Ralph Lauren Corp., the American luxury goods retailer, has reportedly witnessed a fall of 30 per cent in its second quarter revenues to clock US $ 1.19 billion.
That’s short of the estimated US $ 1.21 billion!
The retailer, however, registered adjusted quarterly earnings of US $ 1.44 per share beating the predicted 90 cents per share.
Following the announcement of Q2 results, the fashion retailer warned that with cases rising in North America and Europe, sales are going to be further hit.
The next quarter too may not be good for the retailer!
More on this, CFO Jane Nielsen said that with Germany and France ordering their economies to again go into lockdown following fresh coronavirus cases, and situation no different in North America, Ralph Lauren will not be guiding when it will return to pre-COVID levels.

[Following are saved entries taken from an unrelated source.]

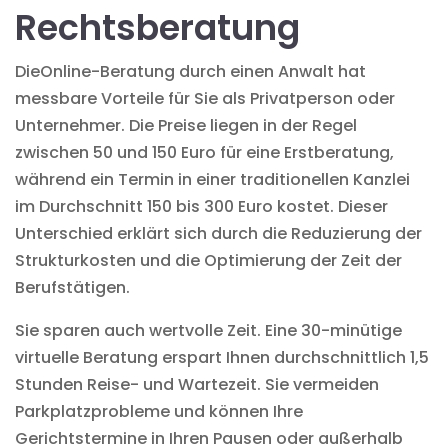
Rechtsberatung
Die
Online-Beratung durch einen Anwalt
hat
messbare Vorteile für Sie als Privatperson oder
Unternehmer. Die Preise liegen in der Regel
zwischen 50 und 150 Euro für eine Erstberatung,
während ein Termin in einer traditionellen Kanzlei
im Durchschnitt 150 bis 300 Euro kostet. Dieser
Unterschied erklärt sich durch die Reduzierung der
Strukturkosten und die Optimierung der Zeit der
Berufstätigen.
Sie sparen auch wertvolle Zeit. Eine 30-minütige
virtuelle Beratung erspart Ihnen durchschnittlich 1,5
Stunden Reise- und Wartezeit. Sie vermeiden
Parkplatzprobleme und können Ihre
Gerichtstermine in Ihren Pausen oder außerhalb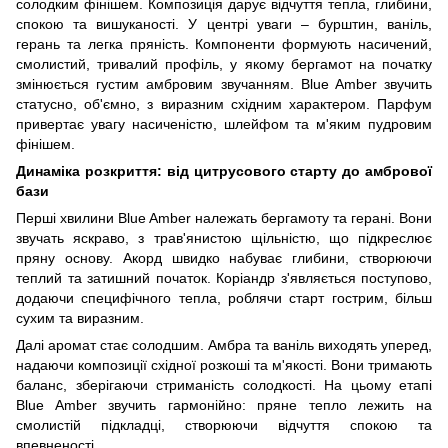
солодким фінішем. Композиція дарує відчуття тепла, глибини,
спокою та вишуканості. У центрі уваги – бурштин, ваніль,
герань та легка пряність. Компоненти формують насичений,
смолистий, тривалий профіль, у якому бергамот на початку
змінюється густим амбровим звучанням. Blue Amber звучить
статусно, об'ємно, з виразним східним характером. Парфум
привертає увагу насиченістю, шлейфом та м'яким пудровим
фінішем.
Динаміка розкриття: від цитрусового старту до амбрової
бази
Перші хвилини Blue Amber належать бергамоту та герані. Вони
звучать яскраво, з трав'янистою щільністю, що підкреслює
пряну основу. Акорд швидко набуває глибини, створюючи
теплий та затишний початок. Коріандр з'являється поступово,
додаючи специфічного тепла, роблячи старт гострим, більш
сухим та виразним.
Далі аромат стає солодшим. Амбра та ваніль виходять уперед,
надаючи композиції східної розкоші та м'якості. Вони тримають
баланс, зберігаючи стриманість солодкості. На цьому етапі
Blue Amber звучить гармонійно: пряне тепло лежить на
смолистій підкладці, створюючи відчуття спокою та
впевненості.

Germany and France, notably, remain big markets for luxury fashion in Europe.
However, the retailer saw its sales rising in China, where things aren’t as bad as in Europe and North America. The shoppers are buying goods both online and from stores in China.
Ralph Lauren also saw its shares drop by 7 per cent, with annual losses exceeding 40 per cent.
Generating revenue of US $ 6.182 billion, some of its renowned brands include Polo Ralph Lauren, Double RL and Chaps brand, amongst others.